Italian group Molari Berries & Breeding has agreed a landmark deal with plant variety management specialist Ekland Marketing Company of California (Emco Cal) to develop supply of premium-quality proprietary blackberry varieties in the European market.
The agreement gives Molari the green light to propagate seven different varieties managed by Emco Cal from the University of Arkansas’ world-renowned berry breeding programme.
The Italian group is also now licensed to sell the resulting plants across a number of European and north African markets.
Brothers and managing partners Matteo and Luca Molari said they had been impressed with the varieties’ performance during recent trials, and now welcomed the chance to extend their portfolio beyond raspberries, blueberries and a number of other soft fruits.
“For us it’s a big step, because in the European market we have always been known for our raspberry genetics,” Luca Molari told Fruitnet. “But since Matteo and I joined the company, our first goal was to increase the quality not just of the plants but also the genetics we could offer in blackberries too.”
According to Matteo Molari, the success of any attempt to capitalise on growing consumer demand for blackberries rests on having the right kind of top-quality varieties.
“From a commercial point of view, our main goal is to raise the bar in terms of quality and to bring the best material possible to the market,” he commented. “We really believe that today the consumer needs to have something new and something that is recognised on the market for quality.”
New growth in the berry category
To underline its commitment to achieving that goal, Molari plans to treble its breeding capacity. That entails investment in a new laboratory, where it will undertake the necessary micro-propagation of tissue cultures to produce the plants.
Jose Jon Garcia, commercial manager for Europe and Africa at Emco Cal, said the time had now come to ramp up commercial volumes of the next generation of blackberries in Europe.
With the help of two other partners in Spain and France, Molari has the opportunity to develop blackberry production across the European continent, as well as in Morocco.
“Molari has a very good, existing network of customers, which we are hoping they will be able to take advantage of, and extend the varieties to those countries and beyond,” Garcia added.
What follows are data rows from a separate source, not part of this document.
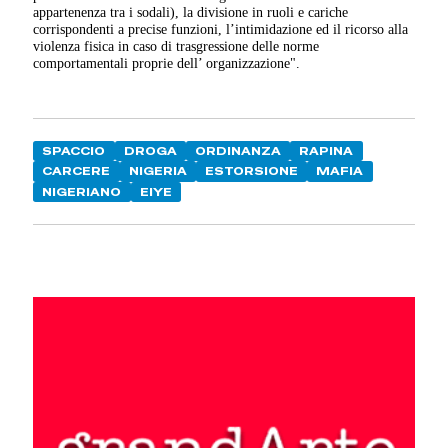
appartenenza tra i sodali), la divisione in ruoli e cariche
corrispondenti a precise funzioni, l’intimidazione ed il ricorso alla
violenza fisica in caso di trasgressione delle norme
comportamentali proprie dell’ organizzazione".
SPACCIO
DROGA
ORDINANZA
RAPINA
CARCERE
NIGERIA
ESTORSIONE
MAFIA
NIGERIANO
EIYE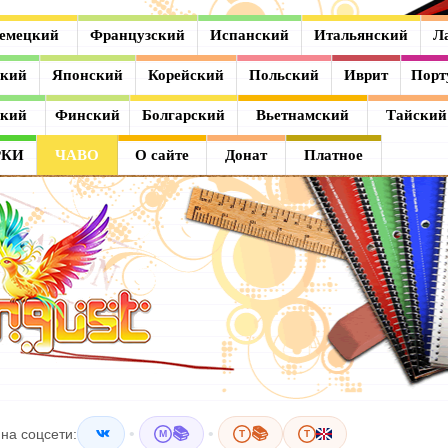
емецкий
Французский
Испанский
Итальянский
Л
ский
Японский
Корейский
Польский
Иврит
Порт
ский
Финский
Болгарский
Вьетнамский
Тайский
РКИ
ЧАВО
О сайте
Донат
Платное
•
📚
•
📚
на соцсети:
M
T
T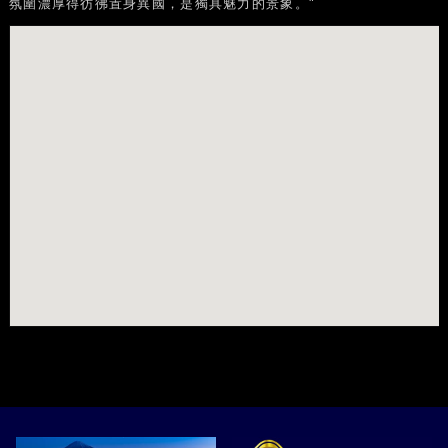
氛圍濃厚得彷彿置身異國，是獨具魅力的景象。"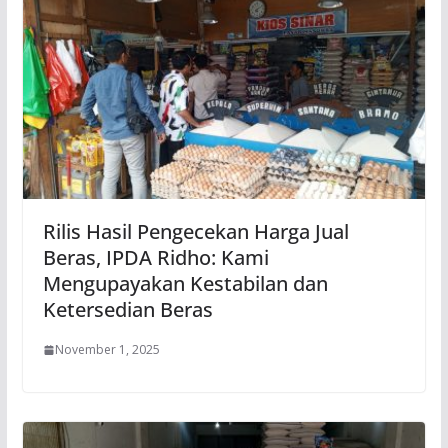
Rilis Hasil Pengecekan Harga Jual
Beras, IPDA Ridho: Kami
Mengupayakan Kestabilan dan
Ketersedian Beras
November 1, 2025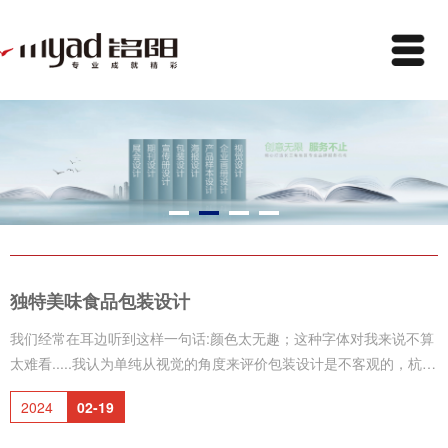
独特美味食品包装设计
我们经常在耳边听到这样一句话:颜色太无趣；这种字体对我来说不算
太难看.....我认为单纯从视觉的角度来评价包装设计是不客观的，杭州
宣传画册设计通过细致的调研和严谨的分析，为客户创作出准确的、
2024
02-19
极具商业价值的形象设计，那么如何评价食品包装设计的好坏呢？一
是企业是否可以直观－包装进行设计是直观的设计，据统计：消费者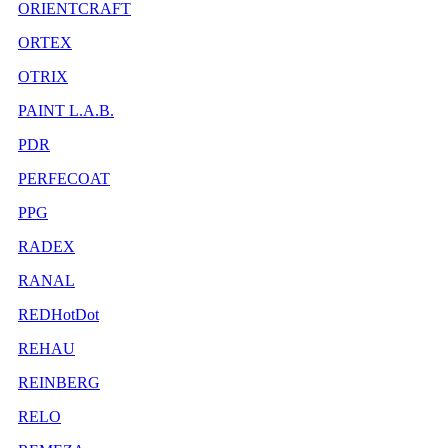
ORIENTCRAFT
ORTEX
OTRIX
PAINT L.A.B.
PDR
PERFECOAT
PPG
RADEX
RANAL
REDHotDot
REHAU
REINBERG
RELO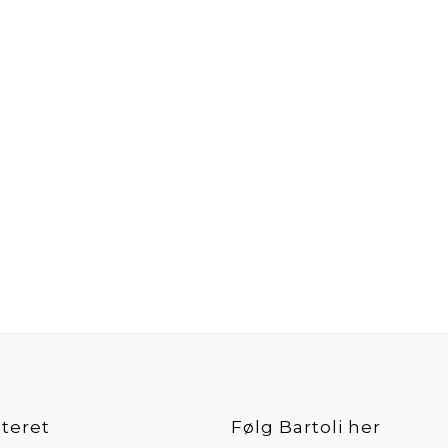
teret
Følg Bartoli her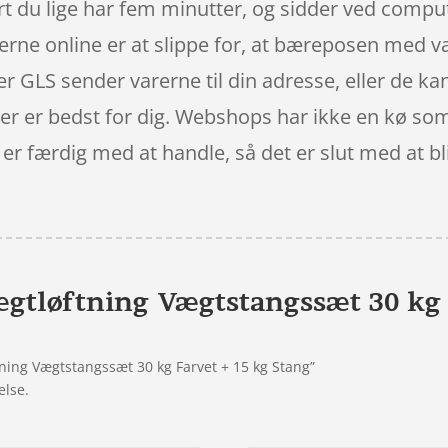
t du lige har fem minutter, og sidder ved comput
erne online er at slippe for, at bæreposen med va
r GLS sender varerne til din adresse, eller de kan
 der er bedst for dig. Webshops har ikke en kø so
du er færdig med at handle, så det er slut med at 
tløftning Vægtstangssæt 30 kg 
ning Vægtstangssæt 30 kg Farvet + 15 kg Stang”
else.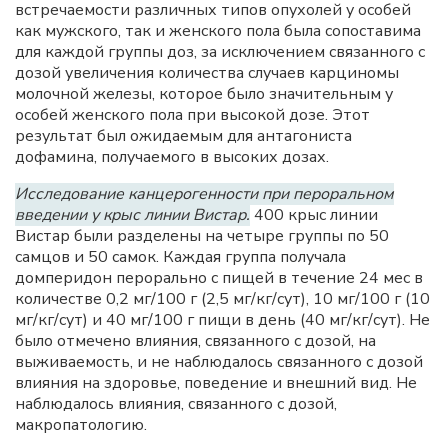
встречаемости различных типов опухолей у особей
как мужского, так и женского пола была сопоставима
для каждой группы доз, за исключением связанного с
дозой увеличения количества случаев карциномы
молочной железы, которое было значительным у
особей женского пола при высокой дозе. Этот
результат был ожидаемым для антагониста
дофамина, получаемого в высоких дозах.
Исследование канцерогенности при пероральном
введении у крыс линии Вистар.
400 крыс линии
Вистар были разделены на четыре группы по 50
самцов и 50 самок. Каждая группа получала
домперидон перорально с пищей в течение 24 мес в
количестве 0,2 мг/100 г (2,5 мг/кг/сут), 10 мг/100 г (10
мг/кг/сут) и 40 мг/100 г пищи в день (40 мг/кг/сут). Не
было отмечено влияния, связанного с дозой, на
выживаемость, и не наблюдалось связанного с дозой
влияния на здоровье, поведение и внешний вид. Не
наблюдалось влияния, связанного с дозой,
макропатологию.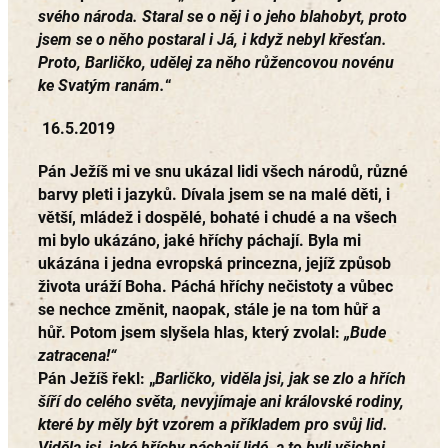
svého národa. Staral se o něj i o jeho blahobyt, proto
jsem se o něho postaral i Já, i když nebyl křesťan.
Proto, Barličko, udělej za něho růžencovou novénu
ke Svatým ranám.
“
16.5.2019
Pán Ježíš mi ve snu ukázal lidi všech národů, různé
barvy pleti i jazyků. Dívala jsem se na malé děti, i
větší, mládež i dospělé, bohaté i chudé a na všech
mi bylo ukázáno, jaké hříchy páchají. Byla mi
ukázána i jedna evropská princezna, jejíž způsob
života uráží Boha. Páchá hříchy nečistoty a vůbec
se nechce změnit, naopak, stále je na tom hůř a
hůř. Potom jsem slyšela hlas, který zvolal:
„Bude
zatracena!“
Pán Ježíš řekl:
„
Barličko, viděla jsi, jak se zlo a hřích
šíří do celého světa, nevyjímaje ani královské rodiny,
které by měly být vzorem a příkladem pro svůj lid.
Viděla jsi, jaké hříchy páchají lidé, a to byli všichni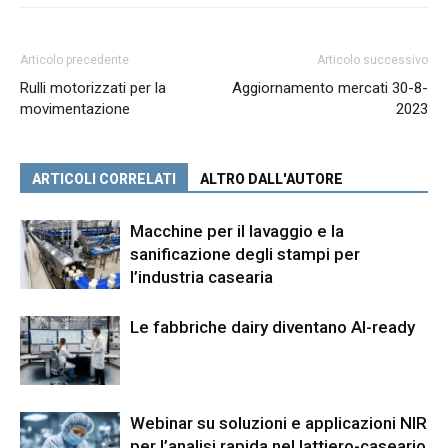
Articolo precedente
Articolo successivo
Rulli motorizzati per la
Aggiornamento mercati 30-8-
movimentazione
2023
ARTICOLI CORRELATI
ALTRO DALL'AUTORE
Macchine per il lavaggio e la
sanificazione degli stampi per
l’industria casearia
Le fabbriche dairy diventano AI-ready
Webinar su soluzioni e applicazioni NIR
per l’analisi rapida nel lattiero-caseario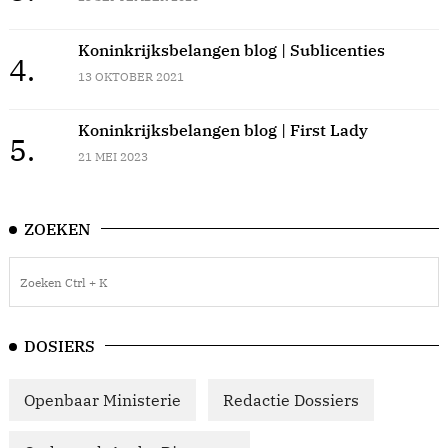
Koninkrijksbelangen blog | Sublicenties
4.
13 OKTOBER 2021
Koninkrijksbelangen blog | First Lady
5.
21 MEI 2023
ZOEKEN
DOSIERS
Openbaar Ministerie
Redactie Dossiers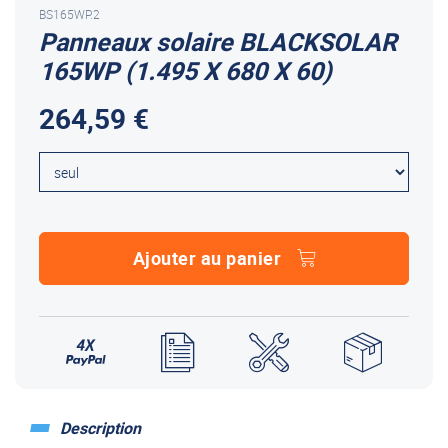
BS165WP.2
Panneaux solaire BLACKSOLAR
165WP (1.495 X 680 X 60)
264,59 €
Ajouter au panier
Description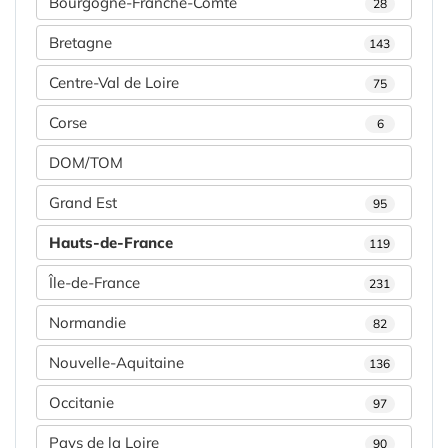
Bourgogne-Franche-Comté
28
Bretagne
143
Centre-Val de Loire
75
Corse
6
DOM/TOM
Grand Est
95
Hauts-de-France
119
Île-de-France
231
Normandie
82
Nouvelle-Aquitaine
136
Occitanie
97
Pays de la Loire
90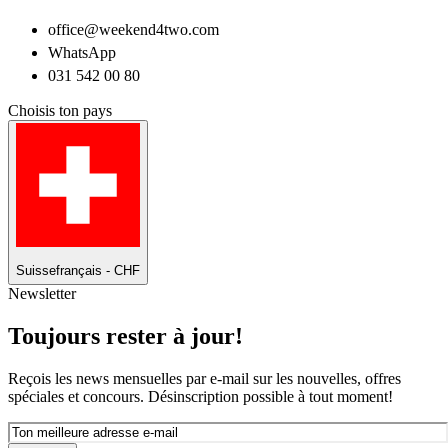
office@weekend4two.com
WhatsApp
031 542 00 80
Choisis ton pays
Suisse
français - CHF
Newsletter
Toujours rester à jour!
Reçois les news mensuelles par e-mail sur les nouvelles, offres
spéciales et concours. Désinscription possible à tout moment!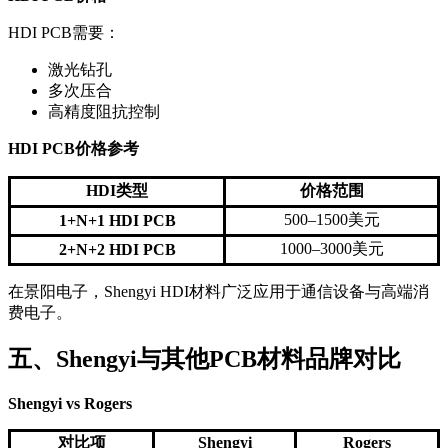
HDI PCB需要：
激光钻孔
多次压合
高精度阻抗控制
HDI PCB价格参考
HDI类型
价格范围
500–1500美元
1+N+1 HDI PCB
1000–3000美元
2+N+2 HDI PCB
在景阳电子，Shengyi HDI材料广泛应用于通信设备与高端消
费电子。
五、Shengyi与其他PCB材料品牌对比
Shengyi vs Rogers
对比项
Shengyi
Rogers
“We are very excited that we’ve got to this point. We believe it’s in everybody’s interest that commercial nurseries now take the direction of direct sales with the growers.”
Molari’s technical manager Alessandro Gualandi emphasised the product’s potential in a category already on an upward trajectory.
“We see that blackberries are probably the product with the most potential for growth in the berry category,” he said. “There is still not a big consumption of blackberries, but we believe that this is mainly due to the fact that not many blackberry varieties are tasty enough for the consumers.”
The important change needed, he continued, was better varieties. “We see big differences between bad and good blackberries, and we strongly believe that with these good genetics, we can help the market to enhance their production and consumption.”